一面の緑、多様な植生
いつも緑に深く覆われている。これも中級山のもう一つの特徴だ。うっそうと植物が茂って湿度の高い道を何日間も歩き、やっと着いた頂上にも開けた景色はない。それも中級山の人気がない理由の一つだろう。「高山の風景がきれいなのは、冷温帯と亜寒帯に位置し、言わば北海道や北極圏の平地に近い気候帯にあるからです。背の高い針葉樹も見られるし、森林限界の前後では低いヤダケやツツジが広がり、多年草のみが生える岩屑地もあるため、見晴らしの良い風景が続くのです」
「世界の温帯林のうち湿潤な地域はわずか1%、台湾の中海抜地帯はほぼ温帯にありますが、安定して高湿度です」。
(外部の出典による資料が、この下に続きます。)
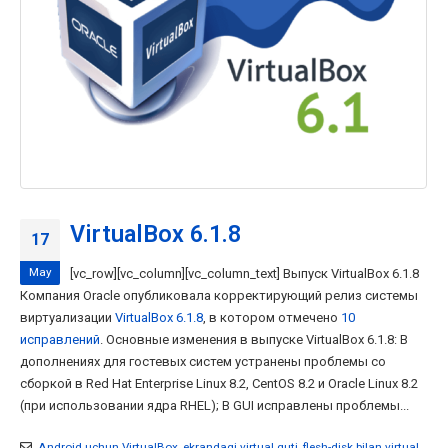
VirtualBox 6.1.8
17
May
[vc_row][vc_column][vc_column_text] Выпуск VirtualBox 6.1.8
Компания Oracle опубликовала корректирующий релиз системы
виртуализации
VirtualBox 6.1.8
, в котором отмечено
10
исправлений
. Основные изменения в выпуске VirtualBox 6.1.8: В
дополнениях для гостевых систем устранены проблемы со
сборкой в Red Hat Enterprise Linux 8.2, CentOS 8.2 и Oracle Linux 8.2
(при использовании ядра RHEL); В GUI исправлены проблемы...
Android uchun VirtualBox
,
ekrandagi virtual quti
,
flesh-disk bilan virtual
これが高くうっそうと茂る森林をはぐくみ、中級山を台湾の貴重な自然の宝庫としているのだ。
標高約1700~2500メートルは雲海や霧が発生しやすく、台湾では「霧林帯」と呼ばれている。台湾の登山愛好家にとっても雲海の風景は登山の記憶とともにある。
霧林帯は特殊な生態系をはぐくむ。ベニヒ、タイワンヒノキ、タイワンスギといった貴重な樹木が見られ、近年は農業部(農業省)林業試験所の徐嘉君副研究員の率いるチームが台湾中部を流れる大安渓流域で、台湾で最も高いスギの木(84.1メートル)を発見した。また中央山脈南部の大鬼湖東側にある平野山はタイワンスギの密集地だ。
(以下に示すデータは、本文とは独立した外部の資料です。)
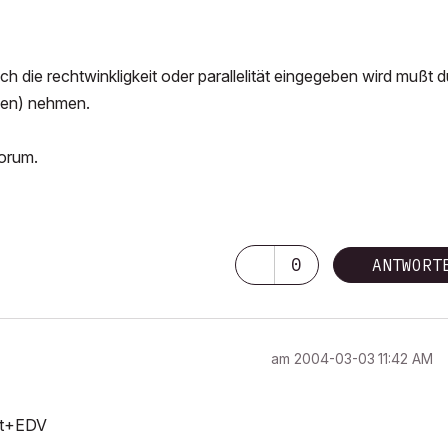
ch die rechtwinkligkeit oder parallelität eingegeben wird mußt d
den) nehmen.
forum.
0
ANTWORT
am
‎2004-03-03
11:42 AM
tät+EDV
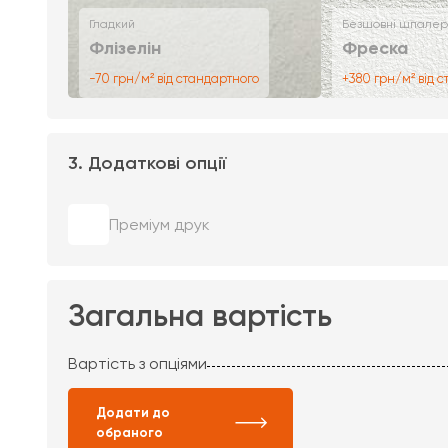
Гладкий
Безшовні шпалер
Флізелін
Фреска
-70 грн/м² від стандартного
+380 грн/м² від 
3. Додаткові опції
Преміум друк
Загальна вартість
Вартість з опціями
Додати до
обраного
日本の屋久島に行って、宮崎駿監督のアニメ映画『もののけ姫』に出てくるような神秘的な森を見たいという登山愛好家もいるが、台湾にもそうした森林は少なからずあり、その生態系はさらに豊かだ。例えば東部の玉里山一帯では、ツツジの群生と球状の苔が織りなす景色が、まるで童話の世界のように広がっている。夢のような光景ではあるが、当然そうした場所での登山はより難しくなる。
では、台湾には温帯林があるのに、なぜ季節に応じて美しく色を変える紅葉が見られないのだろう。大学院で森林学を学んだ崔さんがそれを説明してくれた。植物がなぜ落葉するのかと言うと、それは気温が低く乾燥した際に、水分蒸発を避けるためだ。台湾ではそうした落葉樹は、常緑樹との競争に勝てずに増えることがない。台湾で紅葉が見られるのは、新竹県の霞喀羅古道や大雪山の鳶嘴稍来歩道など、北東からの季節風が吹く比較的乾燥した地域だ。

標高1700~2500メートルでは水蒸気が集まって雲海や霧が発生しやすいので「霧林帯」とも呼ばれる。写真は太平山の雲海。